Nicht, dass Afrika von der global sich ausbreitenden Krankheit unberührt geblieben wäre. Am 31. März 2020, also am Ende jenes Monats, der in vielen europäischen Staaten den Umschwung im Umgang mit der Pandemie markierte und oft den Lockdown in der einen oder anderen Variante hervorrief, blieben in Afrika noch fünf Staaten (von insgesamt 54, die der Kontinent seit der Aufspaltung des Sudan im Juli 2011 zählt) ohne offiziell registrierte Covid19-Fälle übrig.

Geringe Infektionszahlen im Vergleich

Es handelte sich um Sierra Leone, den Südsudan, Burundi, Malawi und Lesotho; also ausnahmslos um Staaten, die relativ stark von den internationalen Verkehrsflüssen abgeschnitten sind. Vier der fünf genannten Staaten sind Binnenländer, also alle mit Ausnahme des Küstenstaats Sierra Leone, der wiederum zu Anfang der 2000 durch einen verheerenden Bürgerkrieg und im vorigen Jahrzehnt durch die Ebola-Epidemie heimgesucht wurde und (trotz schöner Atlantikstrände) keinerlei Massentourismus kennt.

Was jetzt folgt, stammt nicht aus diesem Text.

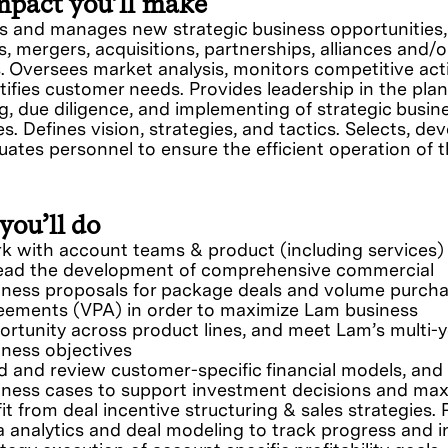
mpact you’ll make
s and manages new strategic business opportunities,
es, mergers, acquisitions, partnerships, alliances and/o
. Oversees market analysis, monitors competitive acti
tifies customer needs. Provides leadership in the plan
g, due diligence, and implementing of strategic busin
s. Defines vision, strategies, and tactics. Selects, dev
uates personnel to ensure the efficient operation of 
.
you’ll do
k with account teams & product (including services)
lead the development of comprehensive commercial
iness proposals for package deals and volume purch
eements (VPA) in order to maximize Lam business
ortunity across product lines, and meet Lam’s multi-y
iness objectives
ld and review customer-specific financial models, and
iness cases to support investment decisions and max
it from deal incentive structuring & sales strategies.
a analytics and deal modeling to track progress and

Auf der eben zitierten Liste wurden im zurückliegenden Jahrzehnt ferner der 2011 unabhängig gewordene Südsudan, aber auch Burundi (infolge der höchst umstrittenen Wahl von 2015) durch Bürgerkriege oder bürgerkriegsähnliche Konflikte gezeichnet.

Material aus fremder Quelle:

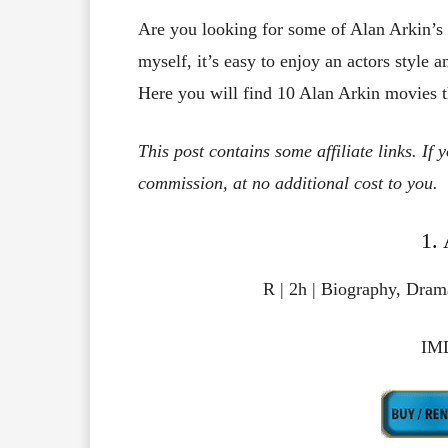
Are you looking for some of Alan Arkin’s
myself, it’s easy to enjoy an actors style a
Here you will find 10 Alan Arkin movies tha
This post contains some affiliate links. If
commission, at no additional cost to you.
1.
R | 2h | Biography, Dram
IMD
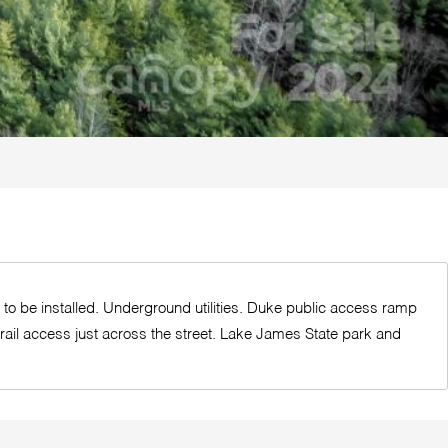
ed to be installed. Underground utilities. Duke public access ramp
trail access just across the street. Lake James State park and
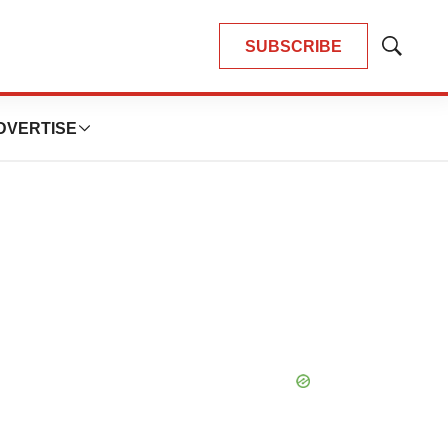
SUBSCRIBE
Show
Search
DVERTISE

Doch bereits am Abend des 31. März kippte das nächste Land von der Liste der von Corona verschonten Länder: In Burundi gab die Regierung die ersten beiden Fälle der Lungenkrankheit Covid 19 bekannt. Als hätte das krisengeschüttelte ostafrikanische Land nicht bereits genügend Probleme aufzuweisen. Seitdem ist sein amtierender Präsident Pierre Nkurunziza, ein Evangelikaler mit ausgeprägtem Machttrieb - er boxte 2015 seine durch die Verfassung verbotene Wiederwahl für ein drittes Mandat, trotz Beschränkung der Amtszeiten auf zwei, mit aller Gewalt durch - im Alter von 56 verstorben - offiziell an Herzversagen. Doch viele Stimmen mutmaßen, in Wirklichkeit sei Covid-19 für sein Ableben verantwortlich.

Die Regierungspartei CNDD-FDD hatte erst vor kurzem seinen Nachfolger wählen lassen, den Armeegeneral Evariste Ndayishime, mitten in einer lokalen Covid19-Epidemie, die zwar durch die Behörden offiziell geleugnet wird (ihnen zufolge gibt es bis heute nur einen Toten im Land infolge von Covid19), und dennoch die Krankenhäuser füllt.

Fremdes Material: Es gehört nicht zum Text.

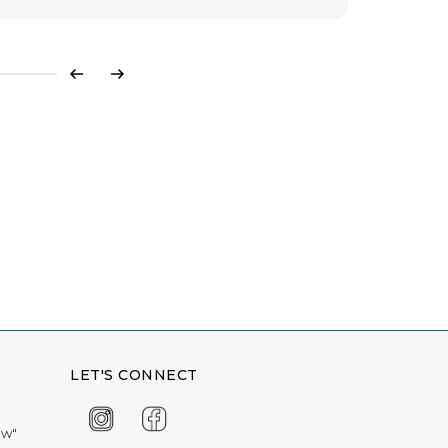
Previous
Next
LET'S CONNECT
ow"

Inzwischen wurden in allen oben genannten Länder auch offiziell mindestens einige auftauchende Covid-19-Erkrankungen verzeichnet, von amtlich registrierten 17 Fällen (ohne Tote) im von Südafrika umschlossenen Binnenland Lesotho bis zu 1.354 Erkrankungsfällen und 56 Toten - mit Stand 26. Juni 2020 - in Sierra Leone.

Dennoch liegt die Gesamtzahl von Covid-19-Erkrankungsfällen und Toten der Krankheit weitaus niedriger als in Europa oder Nordamerika, trotz einer höheren Gesamtbevölkerung (Afrika zählt derzeit gut 1,2 Milliarden Menschen). Der gesamte Riesenkontinent zählte am 26. Juni dieses Jahres, laut verfügbaren Zahlen, 9.070 Tote und 347.836 bekannt gewordene Infektionen.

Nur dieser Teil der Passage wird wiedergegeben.